4. Muita gente achou estranho que Maria João Rodrigues apresentasse publicamente a sua candidatura a comissária portuguesa. É um comportamento que está nos antípodas dos nossos hábitos políticos. Preferimos ficar caladinhos, à espera que as negociações de bastidores nos favoreçam e jogando mais na filiação política do que nas competências. Não estamos habituados a lutar por lugares a partir do CV e das propostas que apresentamos. Mas isto é comum em muitas democracias ocidentais, sobretudo no mundo anglo-saxónico e, como é óbvio, permite escolhas muito mais transparentes. Maria João Rodrigues será, sem grande dúvida, uma das pessoas que mais acompanha e mais trabalha as questões europeias. Foi eleita eurodeputada pelo PS, já foi ministra de Guterres e é a “mãe” da estratégia de Lisboa que, mal ou bem, representou uma viragem na forma como a Europa estava, naquela altura, a olhar para o mundo. Portugal não está numa situação de grande “prestígio” em Bruxelas por ser, como eles dizem (de forma aliás muito irritante) “um país sob programa”. Barroso fez dois mandatos como presidente da Comissão. Precisa de reforçar a sua presença em Bruxelas, porque a maioria dos seus problemas é lá que se resolvem. Convinha-lhe um nome forte para tentar não ficar com uma pasta irrelevante. Há certamente outros bons candidatos (Juncker, como sabemos, pediu a Passos Coelho uma mulher e o primeiro-ministro já testou com ele vários nomes). O silêncio que pesa sobre a escolha não é de bom augúrio. Era preferível um debate aberto com as vantagens e desvantagens de cada nome. Mas isso seria pedir muito.
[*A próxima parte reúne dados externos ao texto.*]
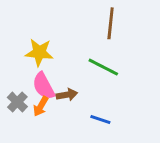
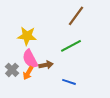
brown line: (111, 23) -> (76, 16), turned 30
green line: (103, 67) -> (71, 46), turned -55

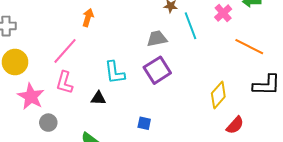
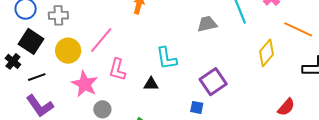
pink line: (65, 51) -> (101, 40), moved
purple square: (157, 70) -> (213, 82), moved
yellow diamond: (218, 95) -> (266, 53), moved

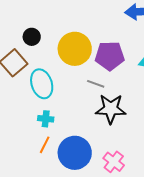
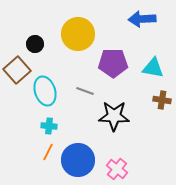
yellow circle: (75, 49) -> (78, 34), moved
gray line: (96, 84) -> (85, 91), moved

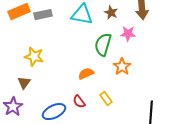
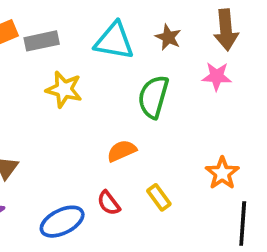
pink star: (128, 34) -> (217, 76), moved
yellow star: (34, 57) -> (64, 89), moved
orange star: (122, 67) -> (222, 173), moved

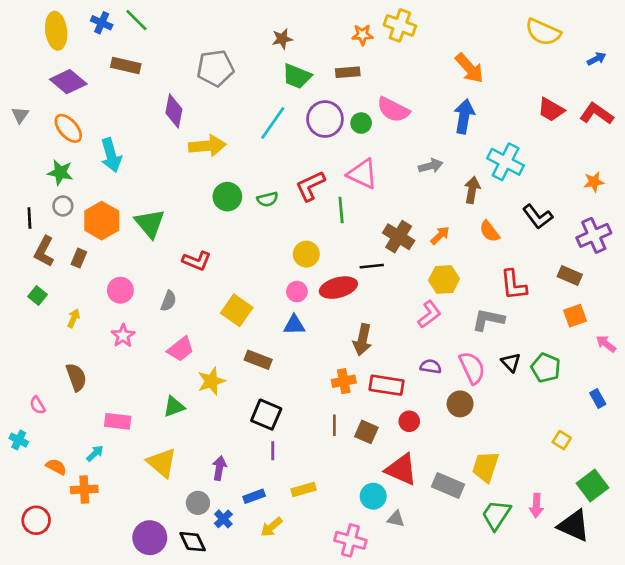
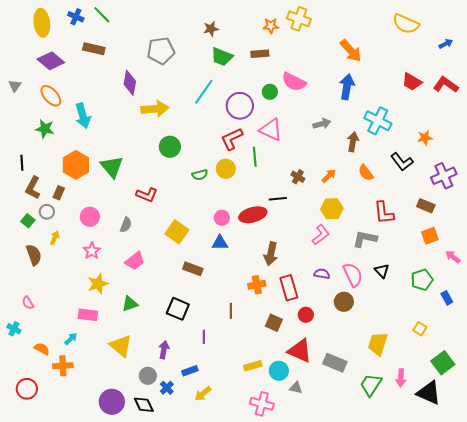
purple circle: (325, 119) -> (240, 106), moved
orange star: (594, 182) -> (425, 138), moved
green semicircle: (267, 199) -> (200, 175), moved
gray circle: (63, 206) -> (47, 212), moved
brown cross: (399, 237) -> (298, 177), size x0.6
yellow circle: (306, 254) -> (226, 169), moved
green pentagon: (546, 368) -> (422, 280), moved, turned 30
brown semicircle: (76, 377) -> (34, 255), moved
yellow star: (211, 381) -> (98, 284), moved
red rectangle: (387, 385) -> (289, 288), turned 65
black square: (266, 415) -> (178, 309), moved
brown line: (334, 425) -> (231, 311), moved
yellow trapezoid: (485, 467) -> (378, 344), moved
yellow rectangle: (304, 489) -> (253, 366), moved

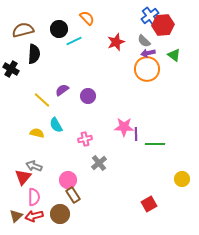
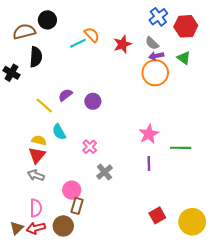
orange semicircle: (87, 18) -> (92, 35), moved
red hexagon: (163, 25) -> (186, 26), moved
black circle: (59, 29) -> (47, 20), moved
pink star: (124, 127) -> (149, 134), moved, turned -30
purple line: (136, 134) -> (149, 164), moved
pink cross: (85, 139) -> (90, 147), turned -32
green line: (155, 144) -> (181, 148), moved
red triangle: (23, 177) -> (37, 155), moved
yellow circle: (182, 179) -> (192, 222), moved, size x1.6
brown rectangle: (73, 195) -> (77, 206), turned 49

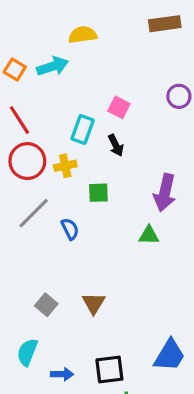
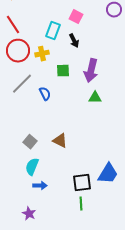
purple arrow: (165, 193) -> (91, 71), moved
brown triangle: (94, 303) -> (60, 141), turned -35
cyan semicircle: (27, 352) -> (32, 167), moved
black square: (109, 369) -> (82, 183), moved

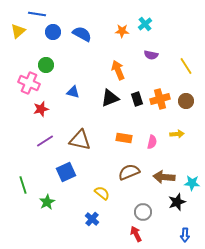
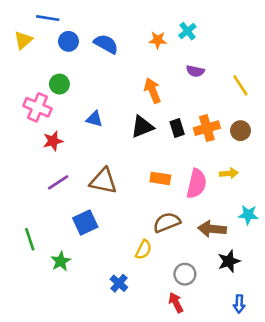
pink semicircle: (152, 142) -> (197, 184), size x1.6
cyan star: (192, 183) -> (248, 215), moved
yellow semicircle: (102, 193) -> (143, 250), moved, turned 77

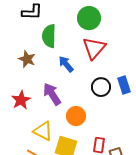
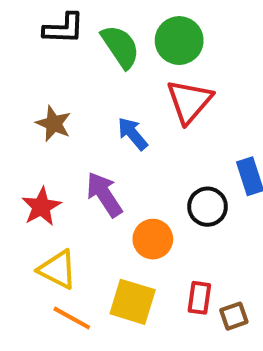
green semicircle: (49, 36) -> (120, 47), moved, turned 145
black circle: (101, 87) -> (208, 207), moved
yellow triangle: (43, 131) -> (58, 269), moved

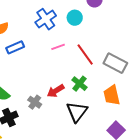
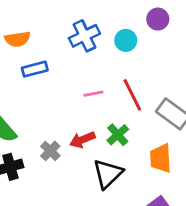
pink line: (58, 47) -> (93, 94), moved

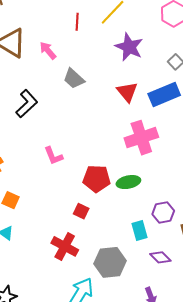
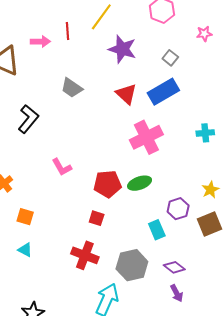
pink arrow: (48, 51) -> (40, 42), moved, turned 138
purple diamond: (160, 257) -> (174, 267), moved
Vitorino é a prova viva de que a competência conta. Quando chegou a Bruxelas coube-lhe uma pasta que os seus pares ainda olhavam como irrelevante: Justiça e Assuntos Internos. O 11 de Setembro fê-la muito mais importante. Durante o seu mandato foi sempre considerado um dos melhores comissários. Ainda hoje a sua presença é requisitada como imensa frequência. Cá está um bom exemplo para uma escolha avisada do primeiro-ministro.